At once accessible and comprehensive, The Hebrew Bible approaches the Bible through the categories of comparative religion, carefully distinguishing the religion of ancient Israel from the religion represented in the Bible and discussing such dimensions of religion as the role of scripture, symbol and worldview, sacred narrative (myth), ritual and community, and the encounter with the holy.
Bravo! Finally, here is a thoughtful textbook on the Hebrew Bible and its context from the perspective of religious studies. This is a book that—without compromising academic rigor—caters to real students of the twenty-first centruy embarking on a semester-long course...
—Johanna Stiebert, associate professor of Hebrew Bible, University of Tennessee
Christopher D. Stanley is professor of theology and teaches courses in biblical studies and religion and culture at St. Bonaventure University. He is the author of numerous books and articles in biblical studies, including Paul and the Language of Scripture and Arguing with Scripture: The Rhetoric of Quotations in the Letters of Paul.
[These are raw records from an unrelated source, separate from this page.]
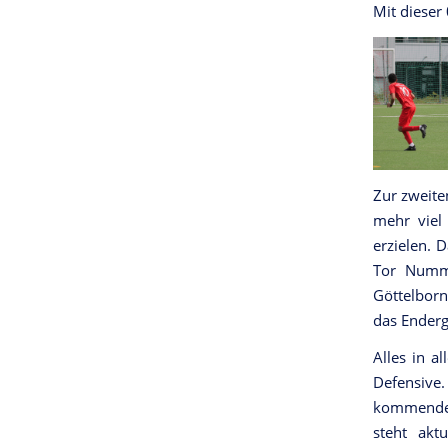
Mit dieser 
Zur zweite
mehr viel 
erzielen. 
Tor Numm
Göttelborn
das Enderg
Alles in a
Defensive
kommende 
steht akt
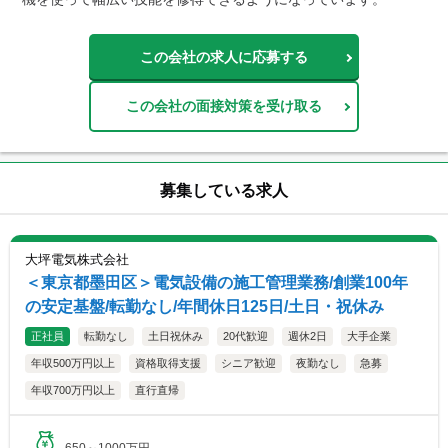
この会社の求人に応募する
この会社の面接対策を受け取る
募集している求人
大坪電気株式会社
＜東京都墨田区＞電気設備の施工管理業務/創業100年
の安定基盤/転勤なし/年間休日125日/土日・祝休み
正社員
転勤なし
土日祝休み
20代歓迎
週休2日
大手企業
年収500万円以上
資格取得支援
シニア歓迎
夜勤なし
急募
年収700万円以上
直行直帰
One of the pioneers of the socioliterary study of the Hebrew Bible introduces the beginning student to the social forces that shaped ancient Israel’s history and scriptures. Norman K. Gottwald brings new light to every book of the Hebrew Bible, and to the older traditions and sources on which those writings in part depend, paying particular attention to the rise and fall of empires and the social revolution achieved in Israel’s beginnings.
Rebecca J. Kruger Gaudino has prepared a clear and concise abridgement of Gottwald’s classic textbook, now thoroughly updated and lavishly illustrated with maps, diagrams, and photos.
Gottwald’s introduction takes you into the world from which the Hebrew Bible emerges. He recreates the full sweep of empires and shows how their literary traditions shape the literary traditions of the Hebrew Bible. . .
—Steed V. Davidson, assistant professor of Old Testament, Pacific Lutheran Theological Seminary
Norman K. Gottwald is professor of Old Testament emeritus at New York Theological Seminary. He is the author of numerous works, including The Tribes of Yahweh, All the Kingdoms of the Earth, A Light to the Nations, and The Politics of Ancient Israel.
Rebecca J. Kruger Gaudino is an ordained minister in the United Church of Christ and holds a doctorate in English.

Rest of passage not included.